Open sjin09 opened 7 years ago

sjin09 commented 7 years ago

I have been successfully able to run FALCON (https://github.com/PacificBiosciences/FALCON/issues/514) for the human genome and I am now performing FALCON_UNZIP. FALCON_UNZIP has also been successful, but there were some contigs absent as a result of the graph being circular and returns an empty path #20.

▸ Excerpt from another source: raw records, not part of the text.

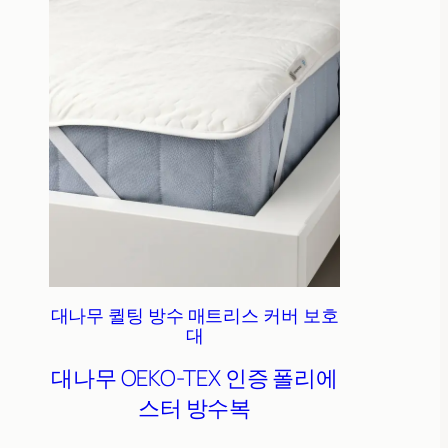
대나무 퀼팅 방수 매트리스 커버 보호
대
대나무
OEKO-TEX 인증
폴리에
스터
방수복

Here, are the assembly statistics for p_ctg.fa.

number_of_contigs: 3,904
contig_N50: 24,379,051 bp
minimum_contig_length: 17 bp
maximum_contig_length: 109,706,220 bp
assembly length: 2,892,837,735

The assembly statistics for all_p_ctg.fa

number_of_contigs: 2,253
contig_N50: 24,379,667 bp
minimum_contig_length: 3,540 bp
maximum_contig_length: 109,710,721 bp
assembly length: 2,857,052,564 bp

I would like to be able to incorporate some of the circular contigs for consensus-calling using arrow. I would love to hear some recommendations for this case.

In addition, I wanted to also inquire about contigs that are completely absent from all_p_ctg.fa but present in the p_ctg.fa. Would it be correct to assume that they have all been incorporated into all_h_ctg.fa? If not, what is the filtering mechanism?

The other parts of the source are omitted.